Durante la gravidanza, così come il pesce crudo, sono da evitare frutti di mare e molluschi bivalvi crudi, quali le già citate vongole, le cozze, le arselle, e le ostriche, in quanto potrebbero essere contaminati dagli scarichi industriali e potrebbero contenere microrganismi pericolosi.
I molluschi, inoltre, sono animali filtratori, quindi trattengono varie sostanze, tra cui, ad esempio, metalli pesanti (come il mercurio) che sono pericolosi per il feto e possono causare danni neurologici, bloccando lo sviluppo cerebrale. Questi elementi non si possono eliminare con la cottura, pertanto, anche cotti, i bivalvi andrebbero limitati per evitare un’eccessiva esposizione del feto ai metalli pesanti che filtrano.
Il discorso è diverso per quanto riguarda altri tipi di frutti di mare, come, ad esempio, gamberi e aragoste, purché siano ben cotti. Sono una buona fonte di proteine e minerali, con un ridotto contenuto di grassi e un’elevata digeribilità.
Anche seppie, polpi e calamari sono prodotti che, se sottoposti ad un’adeguata cottura, possono essere consumati durante la gravidanza.
Come cucinare l’orata in gravidanza?
↑ topL’ideale è consumare pesce cotto al vapore, al cartoccio, al forno o alla griglia. Le fritture sono sconsigliate, perchè difficili da digerire, oltre ad avere un’alta densità calorica.

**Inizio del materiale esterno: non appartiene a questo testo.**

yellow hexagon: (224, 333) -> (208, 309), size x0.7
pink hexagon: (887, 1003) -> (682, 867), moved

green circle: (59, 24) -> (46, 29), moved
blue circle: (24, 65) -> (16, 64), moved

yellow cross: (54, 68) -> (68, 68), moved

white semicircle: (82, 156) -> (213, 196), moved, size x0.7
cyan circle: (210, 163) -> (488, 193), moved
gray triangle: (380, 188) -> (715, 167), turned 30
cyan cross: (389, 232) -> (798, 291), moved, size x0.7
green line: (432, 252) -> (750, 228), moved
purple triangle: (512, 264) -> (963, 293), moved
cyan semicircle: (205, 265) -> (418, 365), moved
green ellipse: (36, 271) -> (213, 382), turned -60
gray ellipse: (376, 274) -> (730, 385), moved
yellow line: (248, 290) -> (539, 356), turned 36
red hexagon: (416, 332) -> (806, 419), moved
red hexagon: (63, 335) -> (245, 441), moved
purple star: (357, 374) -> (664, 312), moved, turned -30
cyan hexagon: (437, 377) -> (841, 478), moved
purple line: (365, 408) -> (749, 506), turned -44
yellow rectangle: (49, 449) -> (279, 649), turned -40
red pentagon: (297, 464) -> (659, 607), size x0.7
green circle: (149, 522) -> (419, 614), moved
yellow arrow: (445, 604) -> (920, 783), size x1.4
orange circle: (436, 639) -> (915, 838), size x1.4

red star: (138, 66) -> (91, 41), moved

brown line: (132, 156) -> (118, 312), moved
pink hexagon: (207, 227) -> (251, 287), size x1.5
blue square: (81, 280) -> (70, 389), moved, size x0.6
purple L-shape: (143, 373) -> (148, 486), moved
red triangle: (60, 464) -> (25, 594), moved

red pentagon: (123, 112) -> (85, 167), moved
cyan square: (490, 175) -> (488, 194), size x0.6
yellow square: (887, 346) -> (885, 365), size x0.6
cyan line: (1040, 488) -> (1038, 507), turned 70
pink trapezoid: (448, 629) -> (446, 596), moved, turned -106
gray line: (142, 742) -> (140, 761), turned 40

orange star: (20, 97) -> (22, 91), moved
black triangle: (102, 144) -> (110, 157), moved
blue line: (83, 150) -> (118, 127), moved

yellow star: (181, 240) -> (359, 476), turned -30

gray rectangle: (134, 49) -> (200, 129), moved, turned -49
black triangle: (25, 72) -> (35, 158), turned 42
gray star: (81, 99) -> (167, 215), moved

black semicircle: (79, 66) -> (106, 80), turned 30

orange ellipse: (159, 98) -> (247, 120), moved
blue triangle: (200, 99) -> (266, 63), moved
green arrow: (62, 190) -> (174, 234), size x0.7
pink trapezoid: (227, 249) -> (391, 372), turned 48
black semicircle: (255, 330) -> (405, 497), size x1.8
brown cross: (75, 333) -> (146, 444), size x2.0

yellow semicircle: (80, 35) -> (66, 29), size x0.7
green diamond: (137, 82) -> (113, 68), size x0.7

I filetti di orata, ad esempio, si possono scottare in padella, con pomodorini gialli e rossi, qualche cappero e uno spicchio di aglio e, volendo, una spruzzatina di limone.
Se si tratta di pesce intero, compatibilmente con i gusti personali, si può optare per una cottura al sale in forno, che mantiene la carne tenera e succosa.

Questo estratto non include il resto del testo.